This exercise calls for every record to be returned exactly, with pictures removed.

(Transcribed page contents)
____

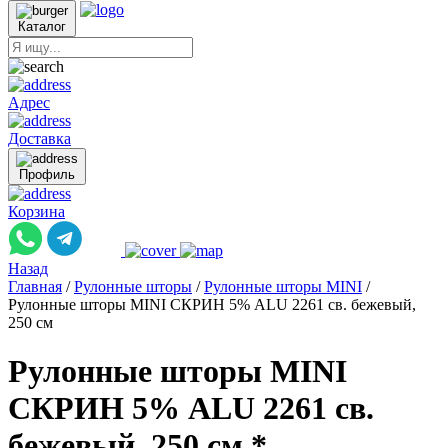
Каталог
Адрес
Доставка
Профиль
Корзина
Назад
Главная
/
Рулонные шторы
/
Рулонные шторы MINI
/
Рулонные шторы MINI СКРИН 5% ALU 2261 св. бежевый,
250 см
Рулонные шторы MINI
СКРИН 5% ALU 2261 св.
бежевый, 250 см *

____

◆ Final answer
Каталог
Адрес
Доставка
Профиль
Корзина
Назад
Главная
/
Рулонные шторы
/
Рулонные шторы MINI
/
Рулонные шторы MINI СКРИН 5% ALU 2261 св. бежевый,
250 см
Рулонные шторы MINI
СКРИН 5% ALU 2261 св.
бежевый, 250 см *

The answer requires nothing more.